そして、エメラインは到着するなり侯爵家の侍女たちに連れられ、今バスタブに沈んでいるのである。
✴︎
「お久しぶりでございますぅ、エメラインさまぁ」
白髪混じりの頭髪をふんわりと頭頂でまとめた初老の女性が、バスタブの侍女たちから解放されたエメラインに歩み寄った。
「マダム・ロレッタ……何故、こちらへ?」
にい、と笑ったその女性――マダム・ロレッタは嬉しそうに返答をする。
「それはこちらに呼ばれましてぇ、エメライン様のお召し物を整える為でございますよぅ」
マダム・ロレッタは今最旬のドレスメーカー“ロレッタ”のオーナーである。いち針子から努力を重ねて今の地位を築いた苦労人で、デザインの素晴らしさ、立体的な型紙、縫製、どれをとっても一流中の一流と名高い。

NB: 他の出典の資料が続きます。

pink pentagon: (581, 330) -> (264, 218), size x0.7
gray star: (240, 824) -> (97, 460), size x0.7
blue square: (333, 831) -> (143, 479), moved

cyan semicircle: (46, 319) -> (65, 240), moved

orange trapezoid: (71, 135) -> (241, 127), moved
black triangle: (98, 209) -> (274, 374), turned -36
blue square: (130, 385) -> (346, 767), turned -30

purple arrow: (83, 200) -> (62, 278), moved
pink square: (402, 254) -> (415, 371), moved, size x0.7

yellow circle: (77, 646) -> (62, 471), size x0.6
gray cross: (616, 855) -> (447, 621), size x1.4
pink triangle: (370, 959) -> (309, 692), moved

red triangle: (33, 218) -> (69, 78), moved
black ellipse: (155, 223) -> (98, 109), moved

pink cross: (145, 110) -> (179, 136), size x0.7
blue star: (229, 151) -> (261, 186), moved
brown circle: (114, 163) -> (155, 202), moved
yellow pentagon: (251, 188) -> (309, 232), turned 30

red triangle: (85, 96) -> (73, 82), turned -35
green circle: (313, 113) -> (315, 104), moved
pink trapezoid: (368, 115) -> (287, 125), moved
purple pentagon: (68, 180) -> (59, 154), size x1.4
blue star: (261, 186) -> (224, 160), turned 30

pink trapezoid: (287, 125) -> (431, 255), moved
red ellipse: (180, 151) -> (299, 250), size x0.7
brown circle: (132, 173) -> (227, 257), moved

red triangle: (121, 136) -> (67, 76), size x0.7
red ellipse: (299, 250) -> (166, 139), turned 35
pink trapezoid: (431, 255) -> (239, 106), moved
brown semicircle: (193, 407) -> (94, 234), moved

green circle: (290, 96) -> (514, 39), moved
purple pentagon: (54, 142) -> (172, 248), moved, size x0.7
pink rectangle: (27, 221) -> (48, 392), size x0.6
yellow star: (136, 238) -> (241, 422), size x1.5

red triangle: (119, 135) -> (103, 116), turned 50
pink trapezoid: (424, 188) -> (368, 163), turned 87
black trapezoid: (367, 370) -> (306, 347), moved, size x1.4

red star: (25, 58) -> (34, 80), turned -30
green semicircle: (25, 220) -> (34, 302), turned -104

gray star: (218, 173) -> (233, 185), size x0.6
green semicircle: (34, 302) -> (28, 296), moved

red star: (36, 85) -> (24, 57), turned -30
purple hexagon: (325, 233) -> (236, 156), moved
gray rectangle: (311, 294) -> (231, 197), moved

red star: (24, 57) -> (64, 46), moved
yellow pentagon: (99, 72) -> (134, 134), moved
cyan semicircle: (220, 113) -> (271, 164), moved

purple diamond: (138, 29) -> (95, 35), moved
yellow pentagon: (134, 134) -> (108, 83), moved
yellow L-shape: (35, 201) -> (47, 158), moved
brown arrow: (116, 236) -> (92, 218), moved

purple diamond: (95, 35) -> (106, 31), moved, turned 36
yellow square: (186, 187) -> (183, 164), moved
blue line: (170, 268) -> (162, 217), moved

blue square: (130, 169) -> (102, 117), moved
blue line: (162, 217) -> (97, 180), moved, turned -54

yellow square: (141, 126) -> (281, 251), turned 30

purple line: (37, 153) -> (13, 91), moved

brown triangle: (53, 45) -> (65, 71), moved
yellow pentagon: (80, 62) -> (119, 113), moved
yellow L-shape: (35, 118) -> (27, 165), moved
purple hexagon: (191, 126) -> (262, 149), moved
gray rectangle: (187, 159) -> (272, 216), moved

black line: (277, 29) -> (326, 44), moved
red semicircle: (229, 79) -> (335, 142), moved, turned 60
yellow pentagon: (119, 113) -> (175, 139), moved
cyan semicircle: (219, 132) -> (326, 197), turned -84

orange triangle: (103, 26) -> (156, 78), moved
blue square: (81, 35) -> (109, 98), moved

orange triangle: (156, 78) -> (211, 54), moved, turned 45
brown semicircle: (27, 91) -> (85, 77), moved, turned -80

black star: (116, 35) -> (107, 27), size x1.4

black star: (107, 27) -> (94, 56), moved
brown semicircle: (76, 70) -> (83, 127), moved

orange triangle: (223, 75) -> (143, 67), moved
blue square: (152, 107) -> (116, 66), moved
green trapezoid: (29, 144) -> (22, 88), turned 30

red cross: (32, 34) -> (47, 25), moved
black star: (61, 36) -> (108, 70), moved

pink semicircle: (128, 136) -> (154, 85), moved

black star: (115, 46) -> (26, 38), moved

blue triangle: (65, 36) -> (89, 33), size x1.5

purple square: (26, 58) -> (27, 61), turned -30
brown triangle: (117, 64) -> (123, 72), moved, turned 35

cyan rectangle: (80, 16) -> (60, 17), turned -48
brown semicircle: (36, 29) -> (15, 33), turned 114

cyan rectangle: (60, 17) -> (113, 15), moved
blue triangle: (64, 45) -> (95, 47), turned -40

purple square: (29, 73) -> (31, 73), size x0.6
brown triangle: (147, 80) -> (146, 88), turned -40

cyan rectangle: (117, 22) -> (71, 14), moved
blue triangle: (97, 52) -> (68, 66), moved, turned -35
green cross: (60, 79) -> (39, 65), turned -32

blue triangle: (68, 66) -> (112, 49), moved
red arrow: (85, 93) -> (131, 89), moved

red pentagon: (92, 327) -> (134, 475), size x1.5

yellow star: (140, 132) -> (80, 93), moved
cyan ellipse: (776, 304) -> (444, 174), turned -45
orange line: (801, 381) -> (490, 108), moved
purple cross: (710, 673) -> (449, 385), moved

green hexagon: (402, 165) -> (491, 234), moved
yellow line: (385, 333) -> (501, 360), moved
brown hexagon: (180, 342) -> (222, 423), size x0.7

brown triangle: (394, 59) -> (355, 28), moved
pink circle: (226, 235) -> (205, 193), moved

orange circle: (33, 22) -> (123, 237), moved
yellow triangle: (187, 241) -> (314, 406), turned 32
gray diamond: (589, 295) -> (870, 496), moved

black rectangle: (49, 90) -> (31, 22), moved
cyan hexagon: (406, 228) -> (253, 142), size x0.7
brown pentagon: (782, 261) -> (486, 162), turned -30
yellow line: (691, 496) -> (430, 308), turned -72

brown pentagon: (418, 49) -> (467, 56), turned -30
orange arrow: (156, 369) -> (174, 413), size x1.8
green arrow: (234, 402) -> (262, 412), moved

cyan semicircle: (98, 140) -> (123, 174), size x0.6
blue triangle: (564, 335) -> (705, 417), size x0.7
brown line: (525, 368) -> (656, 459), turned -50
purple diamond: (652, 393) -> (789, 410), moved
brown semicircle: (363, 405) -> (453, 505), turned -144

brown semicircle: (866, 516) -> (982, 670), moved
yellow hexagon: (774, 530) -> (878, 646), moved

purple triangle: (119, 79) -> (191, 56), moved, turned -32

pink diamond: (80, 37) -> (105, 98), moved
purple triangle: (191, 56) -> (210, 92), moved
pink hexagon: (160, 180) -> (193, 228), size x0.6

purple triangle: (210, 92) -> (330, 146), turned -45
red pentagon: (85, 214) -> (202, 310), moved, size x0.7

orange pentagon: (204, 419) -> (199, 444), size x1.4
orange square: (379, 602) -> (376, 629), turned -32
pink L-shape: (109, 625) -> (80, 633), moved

風貌は小柄などこにでもいそうな老女なのだが、従業員に対しては愛情がありながらも大変手厳しいと言われている。少し間延びしたような話し方が特徴である。
エメラインが何故この女性と顔見知りなのかというと、ロレッタは妹のキャスリンが必ず依頼するドレスメーカーで、ドレスを作るとなると必ずマダム・ロレッタを呼びつけるからである。
エメラインもたった一着だけドレスを依頼したことがある。その一着はエメラインの一番のお気に入りで、大切に大切に着用している。それは今日、先程まで着用していたものである。
「スタンスフィールド子爵邸に伺った際には、いつもエメライン様のお召し物も手がけることができるだろうかとワクワクしながら参りますのに、いつもキャスリン様や奥方さまのドレスのみで残念に思っておりましたのですよぅ。本日のお声がけがもう嬉しくて嬉しくてぇ」
エメラインがマダム・ロレッタが来訪していたことを知るのは、いつも彼女が退去した後であった。
当然、ドレスを作成するのはキャスリンと夫人のイライザのみで、エメラインには声すらかからない。
一着のみ作られたのは『一枚くらいはまともなドレスがあっていいだろう』という父である子爵の言葉からであった。
「ダンフォード家からのご依頼でいらしたのですか?」
「左様でございますよぅ。レベッカお嬢様のお召し物も準備万端でございますよぅ。ふふふふふ」
マダム・ロレッタが含んだような笑い声を上げる。
「さ、エメライン様、こちらがお嬢様のためのドレスでございますよぉ。微調整をさせていただきますので、こちらへどうぞぉ」
エメラインはマダム・ロレッタに促されるままに続きの部屋へと向かった。
部屋の奥にはトルソーに着せた豪奢なドレスが鎮座しており、エメラインは息を呑んだ。
シルクサテンを使用したドレスは胸元がV字に開いたガウンのような形状であり、袖は二段のパゴダスリーブ。胸元の空き部分はパネルのような胸衣が取り付けられており、ガウンの空き部分の縁にも胸衣にも絹糸で繊細な刺繍やレースが施され、小さな造花が縫い付けられている。造花の中心には小さな宝石が縫い付けられ、キラキラと光を反射して輝いており――
そして、そのドレスの色は淡い色合いのピンク色だった。